My preparation sometimes irritates me, but I know it's necessary and I do it. There is an upside to all of this hiding from the sun, however; my skin is still quite youthful for my age - unharmed by years of sun damage.

So even though the sun has been my enemy, I've discovered that it's also my friend. I lived for several years where the mornings were either foggy or slightly overcast and the sun burned through it by about 10 or 12. It was just a way of life, like snow in Minnesota - I was used to it. In Sept 2007 I moved to Folsom, where the sun is like a fiery weapon hurdling UV rays at us with 100 degree summers. No more of the soft, gentle sun shining through the trees, filtered and tolerable. Knowing this, I arrived armed with my sun protection program. 
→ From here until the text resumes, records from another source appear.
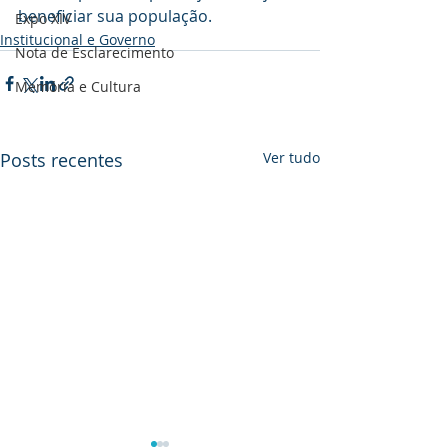
beneficiar sua população.
Expo XIV
Institucional e Governo
Nota de Esclarecimento
Memória e Cultura
Posts recentes
Ver tudo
What I wasn't prepared for was the amazing energy I feel when I wake up to sun in the morning. It's like a shot of caffeine - and I'm decaffeinated. When the sun is shining through my bedroom windows, I awake feeling ready to start my day - alert and alive. Quite a change from the slow starting, slow moving, dullness I feel when it's overcast or dark out. The sun became my friend. I love the seasons with the sunlight visible when I arise. My friend the sun is smiling at me. I think of one of the pictures drawn when we're very young, with the house, the tree in the yard and the sun shining big fat rays of yellow down on everything. It's as if I've been given a gift and makes me smile at the sun smiling at me...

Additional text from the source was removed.